The task
The whole listing needs retyping exactly; keep the pictures out of it.

Source material
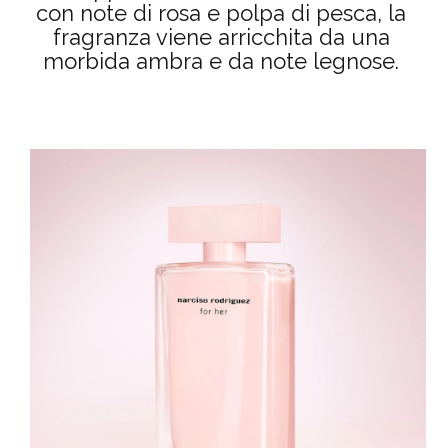
con note di rosa e polpa di pesca, la
fragranza viene arricchita da una
morbida ambra e da note legnose.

Response area
con note di rosa e polpa di pesca, la
fragranza viene arricchita da una
morbida ambra e da note legnose.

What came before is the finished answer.